Mister Potato Head Celebrates Getting is Own Tag on CIDU

mister potato head

“This is even better than when they let me put my hand prints in the sidewalk in front of Grauman’s Chinese Theater, because my hands got stuck in the concrete and I had order replacement parts.”

11 Comments

  1. Me too. You weren’t constrained in exactly where you put the pieces. If you wanted both eyes on the same side of the nose like Picasso or Peppa Pig you could just put them there.

  2. Pixar animated both the eyes and the shoes as separate pairs of pieces, but I wasn’t able to find a plastic version of the toy that permitted them to be separated. However, I did discover a wide range of silly spinoffs, including Mr. Potato Head “Frylo Ren”. Ugh.

  3. When I was a tyke (early 60s) the facial pieces were still more creepy than cute. I recall ads that promoted using additional vegetables to give Mr. Potatohead a nutritionally balanced peer group.

    Looking back, I wonder if the plastic spud was caused by too many kids wasting food.

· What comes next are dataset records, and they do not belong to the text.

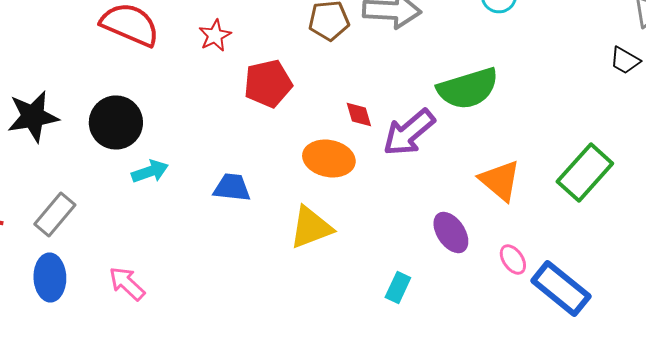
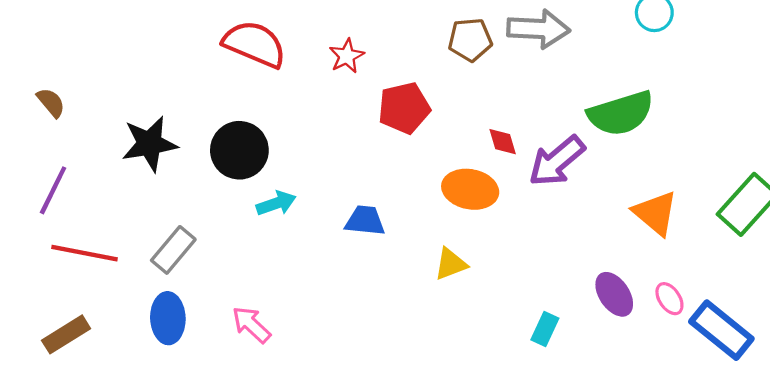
yellow triangle: (311, 228) -> (451, 264), size x0.7
purple ellipse: (451, 232) -> (614, 294), moved

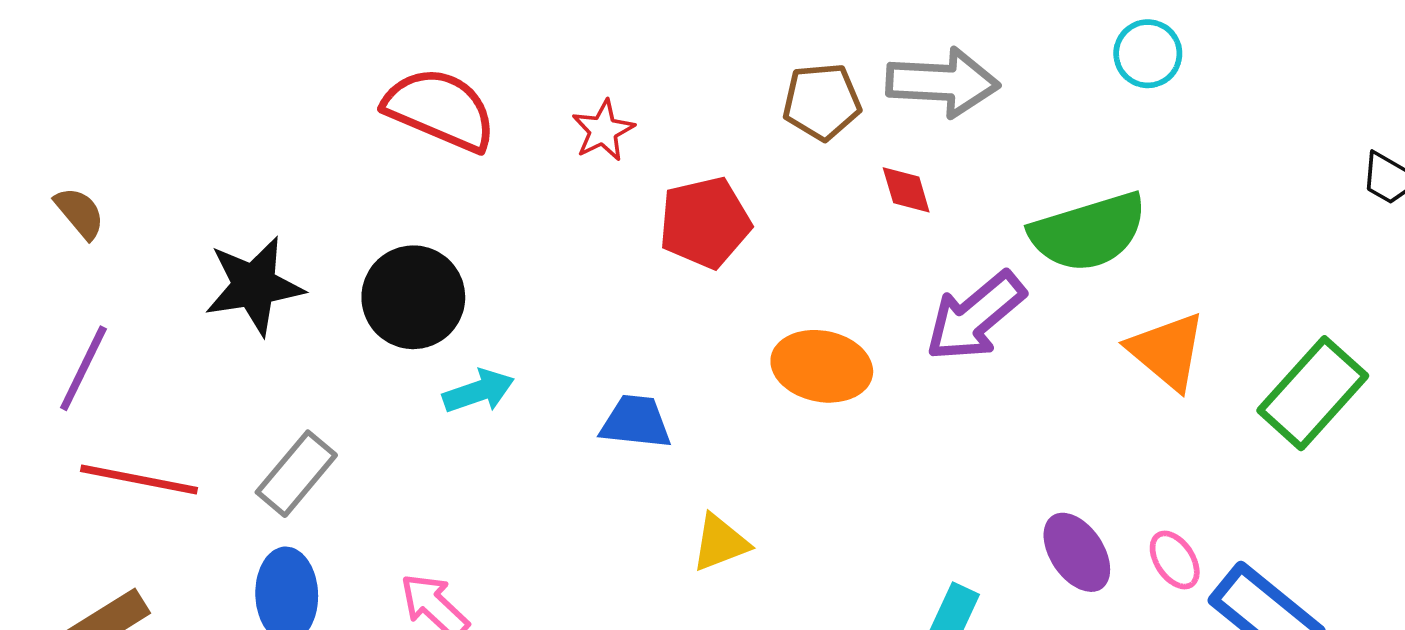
red diamond: (503, 142) -> (906, 190), moved
orange triangle: (655, 213) -> (1167, 351), moved
yellow triangle: (451, 264) -> (720, 543), moved

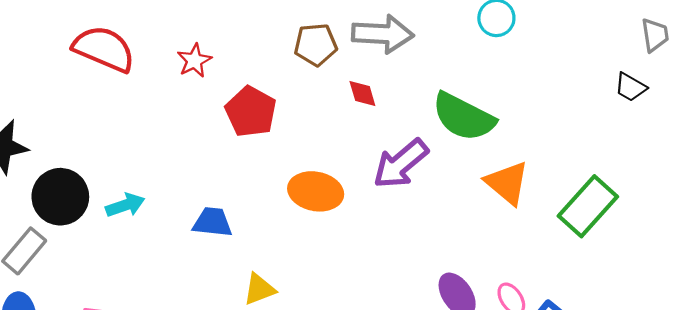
red pentagon: (705, 222) -> (251, 112), turned -30
green semicircle: (1088, 232) -> (463, 117), turned 44
black circle: (413, 297) -> (60, 197), moved

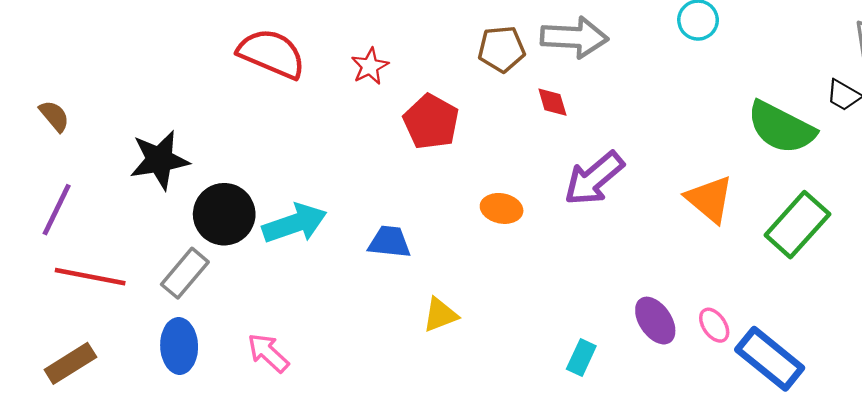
green semicircle: (463, 117) -> (781, 128), moved
orange ellipse: (316, 191) -> (502, 208), size x0.7
cyan arrow: (125, 205) -> (295, 223), size x1.5

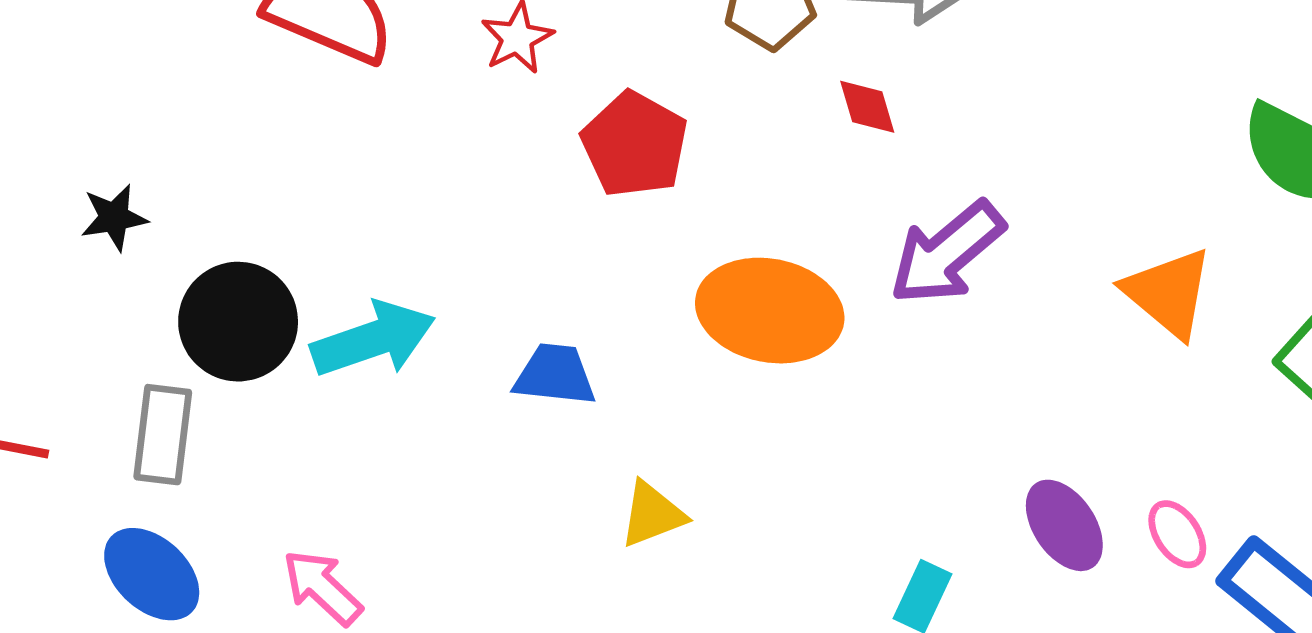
black star: (159, 160) -> (114, 217), size x0.6
orange ellipse: (502, 208) -> (770, 311), size x1.8
gray rectangle: (185, 273) -> (163, 435), turned -33
blue ellipse: (179, 346) -> (152, 574), turned -45

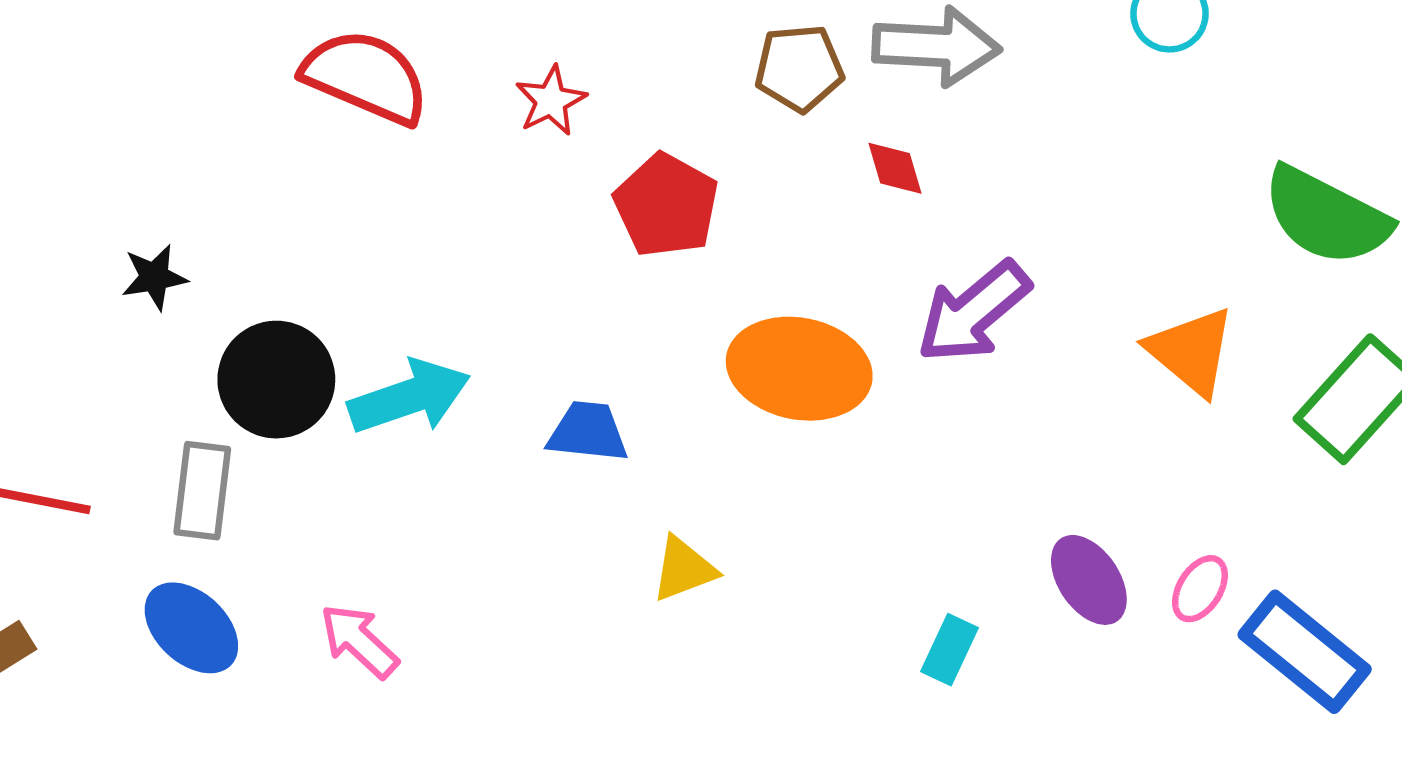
pink ellipse: (1177, 534) -> (1200, 589), turned 66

  4. The whole idea of Mr. Potato Head was that kids played with food anyway. So it feels kind of sad that it entirely a plastic doll now.

  5. My kids are long past the appropriate age, but if we had ever had a MPH here in the house, I would have been sorely tempted to use a drill to perforate the entire plastic body, just to let them put the accessories anywhere they wanted.

  6. Jim Davis’ Mr. Potato Head comic strip was a CIDUWIE, a comic I don’t understand why it existed. I mean, I understand that someone offered to pay Jim Davis for it and that Jim Davis is all about that… but why someone thought paying Jim Davis for it is a mystery to me.

  7. @ billytheskink – Wow. I thought your were joking, but I looked it up, and you’re right, it’s a “CWNJRFIE” (a “Comic With No Justifiable Reason For Its Existence“). Davis admits that he did it, but he doesn’t provide any examples, and I couldn’t find any details about how long it actually lasted.

  8. Davis’ Mr. Potato Head strip ran for just under 2 years, from July 2001 to June 2003. My local paper carried it for less than a year, though, despite celebrating its arrival to their then-enormous 3.5 page daily comics section with much fanfare. I doubt it last long at most other papers either.